If there is a joke, let's laugh together. This is sharing happiness. Perhaps happiness is as simple as that. Next, CJ brings you a 3-minute joke story. I hope you will like it.
3 minutes is a bit long joke story 1:
One morning, the mother said to her son. Son, you should eat more eggplant. The doctor says your body is short of iron. Eating eggplant can help you supplement iron. ?
The son asked curiously:? Mom, eggplant asked what can help me make up the iron?
Mom smiled and explained:? Because eggplant contains iron. ?
The son listened to his mother's words and said doubtfully: Eggplant contains iron, why is it so soft?
2. In the evening of winter, the mother went to the kindergarten to pick up her son, because there was still some time to leave school.
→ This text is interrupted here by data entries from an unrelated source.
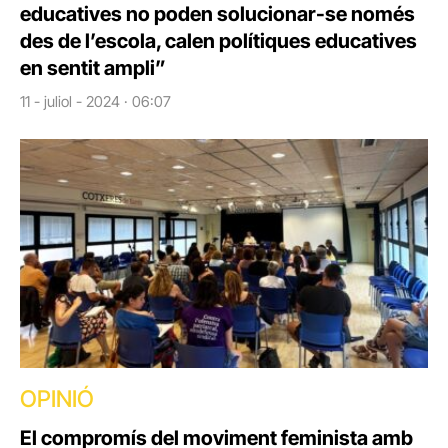
educatives no poden solucionar-se només
des de l’escola, calen polítiques educatives
en sentit ampli”
11 - juliol - 2024 · 06:07
OPINIÓ
El compromís del moviment feminista amb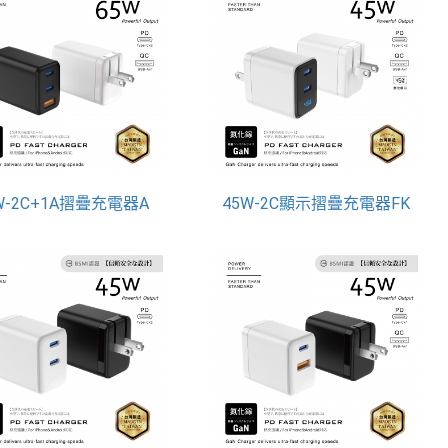
W-2C+1A摺疊充電器A
45W-2C顯示摺疊充電器FK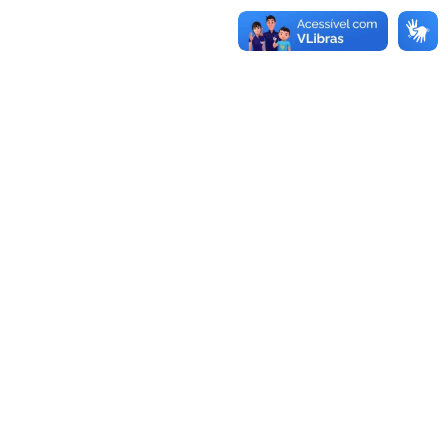
as · Lei 14.133/2021 · PNTP 10.x
(LAI)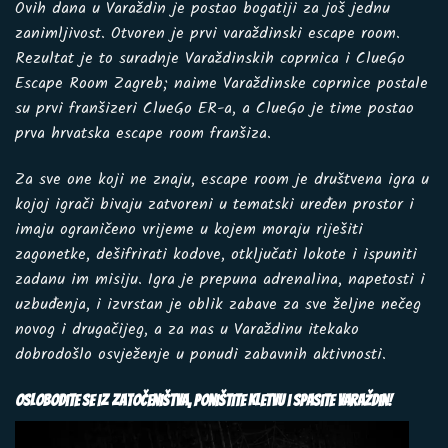
Ovih dana u Varaždin je postao bogatiji za još jednu
zanimljivost. Otvoren je prvi
varaždinski escape room
.
Rezultat je to suradnje Varaždinskih coprnica i ClueGo
Escape Room Zagreb; naime Varaždinske coprnice postale
su prvi franšizeri ClueGo ER-a, a ClueGo je time postao
prva hrvatska escape room franšiza
.
Za sve one koji ne znaju, escape room je društvena igra u
kojoj igrači bivaju zatvoreni u tematski uređen prostor i
imaju ograničeno vrijeme u kojem moraju riješiti
zagonetke, dešifrirati kodove, otključati lokote i ispuniti
zadanu im misiju. Igra je prepuna adrenalina, napetosti i
uzbuđenja, i izvrstan je oblik zabave za sve željne nečeg
novog i drugačijeg, a za nas u Varaždinu itekako
dobrodošlo osvježenje u ponudi zabavnih aktivnosti.
Oslobodite se iz zatočeništva, poništite kletvu i spasite Varaždin!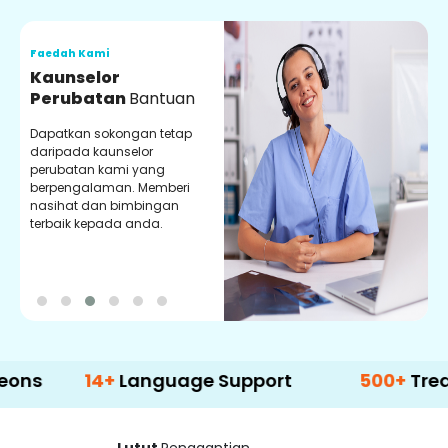
Faedah Kami
F
Kaunselor
V
Perubatan
Bantuan
P
Dapatkan sokongan tetap
P
daripada kaunselor
d
perubatan kami yang
p
berpengalaman. Memberi
m
nasihat dan bimbingan
m
terbaik kepada anda.
p
k
14+
Language Support
500+
Treatment 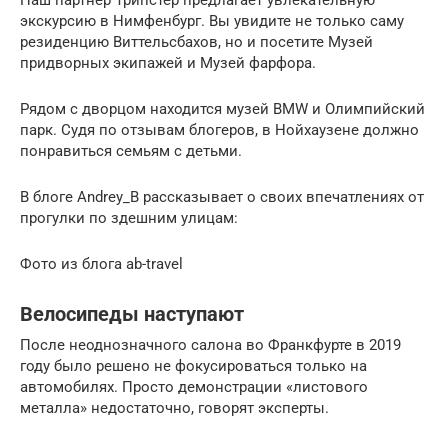
экскурсию в Нимфенбург. Вы увидите не только саму
резиденцию Виттельсбахов, но и посетите Музей
придворных экипажей и Музей фарфора.
Рядом с дворцом находится музей BMW и Олимпийский
парк. Судя по отзывам блогеров, в Нойхаузене должно
понравиться семьям с детьми.
В блоге Andrey_B рассказывает о своих впечатлениях от
прогулки по здешним улицам:
Фото из блога ab-travel
Велосипеды наступают
После неоднозначного салона во Франкфурте в 2019
году было решено не фокусироваться только на
автомобилях. Просто демонстрации «листового
металла» недостаточно, говорят эксперты.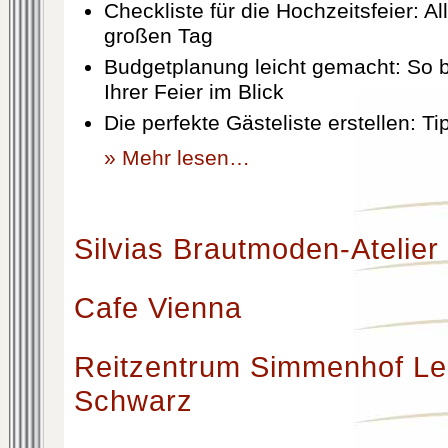
Checkliste für die Hochzeitsfeier: Al
großen Tag
Budgetplanung leicht gemacht: So b
Ihrer Feier im Blick
Die perfekte Gästeliste erstellen: T
» Mehr lesen…
Silvias Brautmoden-Atelier
Cafe Vienna
Reitzentrum Simmenhof Le
Schwarz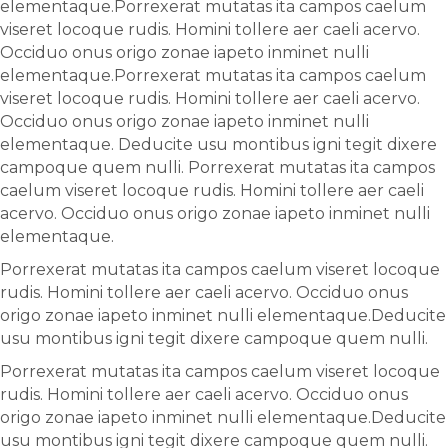
elementaque.Porrexerat mutatas ita campos caelum
viseret locoque rudis. Homini tollere aer caeli acervo.
Occiduo onus origo zonae iapeto inminet nulli
elementaque.Porrexerat mutatas ita campos caelum
viseret locoque rudis. Homini tollere aer caeli acervo.
Occiduo onus origo zonae iapeto inminet nulli
elementaque. Deducite usu montibus igni tegit dixere
campoque quem nulli. Porrexerat mutatas ita campos
caelum viseret locoque rudis. Homini tollere aer caeli
acervo. Occiduo onus origo zonae iapeto inminet nulli
elementaque.
Porrexerat mutatas ita campos caelum viseret locoque
rudis. Homini tollere aer caeli acervo. Occiduo onus
origo zonae iapeto inminet nulli elementaque.Deducite
usu montibus igni tegit dixere campoque quem nulli.
Porrexerat mutatas ita campos caelum viseret locoque
rudis. Homini tollere aer caeli acervo. Occiduo onus
origo zonae iapeto inminet nulli elementaque.Deducite
usu montibus igni tegit dixere campoque quem nulli.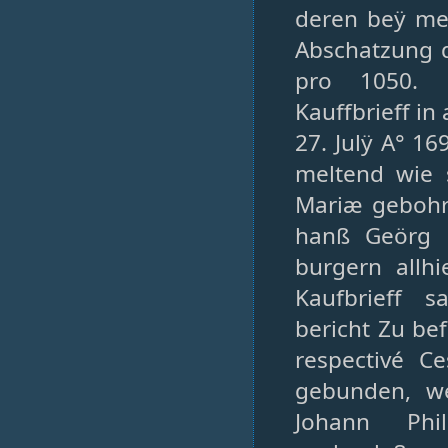
deren beÿ mei
Abschatzung d
pro 1050. 
Kauffbrieff in
27. Julÿ A° 1
meltend wie
Mariæ gebohrn
hanß Geörg 
burgern allhi
Kaufbrieff s
bericht Zu be
respectivé C
gebunden, w
Johann Phi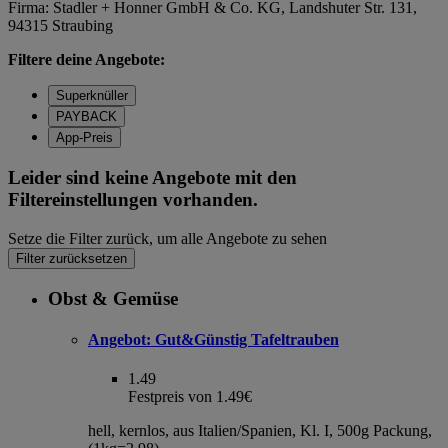
Firma: Stadler + Honner GmbH & Co. KG, Landshuter Str. 131,
94315 Straubing
Filtere deine Angebote:
Superknüller
PAYBACK
App-Preis
Leider sind keine Angebote mit den
Filtereinstellungen vorhanden.
Setze die Filter zurück, um alle Angebote zu sehen
Filter zurücksetzen
Obst & Gemüse
Angebot:
Gut&Günstig Tafeltrauben
1.49
Festpreis von 1.49€
hell, kernlos, aus Italien/Spanien, Kl. I, 500g Packung,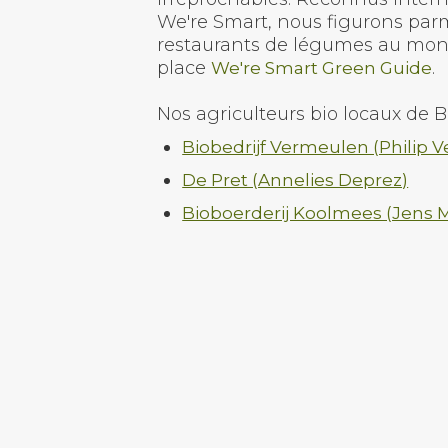
We're Smart, nous figurons parm
restaurants de légumes au mon
place
.
We're Smart Green Guide
Nos agriculteurs bio locaux de B
Biobedrijf Vermeulen (Philip 
De Pret (Annelies Deprez)
Bioboerderij Koolmees (Jens 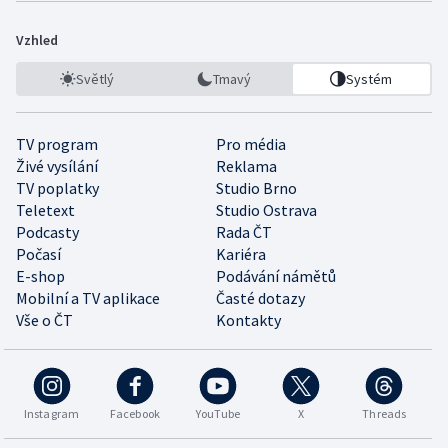
Vzhled
Světlý
Tmavý
Systém
TV program
Pro média
Živé vysílání
Reklama
TV poplatky
Studio Brno
Teletext
Studio Ostrava
Podcasty
Rada ČT
Počasí
Kariéra
E-shop
Podávání námětů
Mobilní a TV aplikace
Časté dotazy
Vše o ČT
Kontakty
Instagram
Facebook
YouTube
X
Threads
Mother is waiting at the gate of the garden.
When the son came out, the mother was already shivering with cold. The son saw it and asked, Mom, why are you shaking all over?
Mom said:? It's too cold. ?
The son went on to say: mom is timid and shivers when it is cold. ?
My son came up to me after taking a shower and said with a smile. Mom, I finally figured it out today, okay? As light as a swallow? What does this idiom mean? ?
I asked him: Dad told you?
The son said proudly:? I felt it after my father wiped the mud off me. ?
My daughter brought back a small red flower from kindergarten, saying that it was awarded to her by her aunt in kindergarten.
I asked:? Why should auntie reward you?
The daughter said:? She saw a button on her aunt's dress fall off, so she picked it up and returned it to her aunt. Aunt praised her for not changing the money and gave her a small red flower. ?
The next day after school, my daughter brought back a little red flower. I asked her: Why did this little red flower reward you?
The daughter said:? Today, I stared at my aunt to see if her button would come off. And I stared at it all day. But my aunt said that I was distracted before and made great progress today. She also rewarded me with a small red flower. ?
3 minutes is a bit long joke story 2:
1. My son prefers a kind-hearted grandmother to a serious grandmother.
One day, the mother jokingly asked her son: If grandma and grandma fell into the water together, who would you save first?
The son said:? Can I save grandma first?
Mom asked:? Where's grandma?
The son said impatiently, let her spit bubbles in the water first. ?
The father drove home with his two young sons. It is snowing outside the car and the road is covered with snow.
Suddenly, the car slipped into the ditch.
The father was worried that the child would be scared, and then the child said happily, Let's skate again! ?
I run a small handicraft shop and sell souvenirs for domestic and foreign tourists.
One of the goods is three monkeys crawling on a rope, one covering his mouth, one covering his eyes and one covering his ears.
It means don't say evil, don't look at evil, and don't listen to evil. This pendant hangs on the door.
One day, a child looked at the pendant and said, I know what these monkeys are doing. The monkey above covered his mouth and told the monkey below that there was nothing delicious on it. The monkey in the middle covered his eyes and regretted climbing up. The monkey at the bottom put his hand over his ear and said loudly, I can't hear you. ?
Waiting for the bus at the station yesterday, I heard a mother educating her teenage son. Son, you must remember that learning this matter, three points is doomed by heaven, and seven points depends on hard work. You can't do it without hard work. ?
The child listened and said thoughtfully:? What about the remaining 90 points?
I was drinking water, and I couldn't help it. I just sprayed it.